Kayvan R Keshari1, David M Wilson, Albert P Chen, Robert Bok, Peder E Z Larson, Simon Hu, Mark Van Criekinge, Jeffrey M Macdonald, Daniel B Vigneron, John Kurhanewicz.   

Abstract

Hyperpolarized (13)C labeled molecular probes have been used to investigate metabolic pathways of interest as well as facilitate in vivo spectroscopic imaging by taking advantage of the dramatic signal enhancement provided by DNP. Due to the limited lifetime of the hyperpolarized nucleus, with signal decay dependent on T(1) relaxation, carboxylate carbons have been the primary targets for development of hyperpolarized metabolic probes. The use of these carbon nuclei makes it difficult to investigate upstream glycolytic processes, which have been related to both cancer metabolism as well as other metabolic abnormalities, such as fatty liver disease and diabetes.
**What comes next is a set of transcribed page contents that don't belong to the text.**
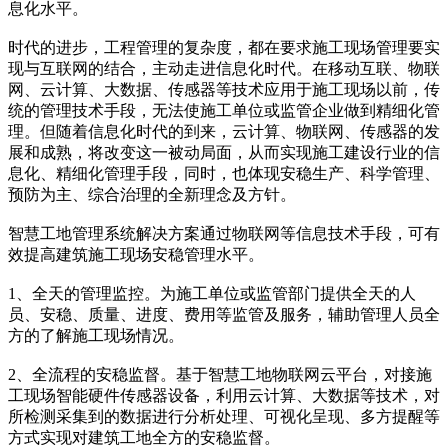
息化水平。
时代的进步，工程管理的复杂度，都在要求施工现场管理要实
现与互联网的结合，主动走进信息化时代。在移动互联、物联
网、云计算、大数据、传感器等技术应用于施工现场以前，传
统的管理技术手段，无法使施工单位或监管企业做到精细化管
理。但随着信息化时代的到来，云计算、物联网、传感器的发
展和成熟，将改变这一被动局面，从而实现施工建设行业的信
息化、精细化管理手段，同时，也体现安稳生产、科学管理、
预防为主、综合治理的全新理念及方针。
智慧工地管理系统解决方案通过物联网等信息技术手段，可有
效提高建筑施工现场安稳管理水平。
1、全天的管理监控。为施工单位或监管部门提供全天的人
员、安稳、质量、进度、费用等监管及服务，辅助管理人员全
方的了解施工现场情况。
2、全流程的安稳监督。基于智慧工地物联网云平台，对接施
工现场智能硬件传感器设备，利用云计算、大数据等技术，对
所检测采集到的数据进行分析处理、可视化呈现、多方提醒等
方式实现对建筑工地全方的安稳监督。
Glucose carbons have very short T(1)s (<1 s) and therefore cannot be used as an in vivo hyperpolarized metabolic probe of glycolysis. However, the pentose analogue fructose can also enter glycolysis through its phosphorylation by hexokinase and yield complementary information. The C(2) of fructose is a hemiketal that has a relatively longer relaxation time (approximately 16 s at 37 degrees C) and high solution state polarization (approximately 12%). Hyperpolarized [2-(13)C]-fructose was also injected into a transgenic model of prostate cancer (TRAMP) and demonstrated difference in uptake and metabolism in regions of tumor relative to surrounding tissue. Thus, this study demonstrates the first hyperpolarization of a carbohydrate carbon with a sufficient T(1) and solution state polarization for ex vivo spectroscopy and in vivo spectroscopic imaging studies.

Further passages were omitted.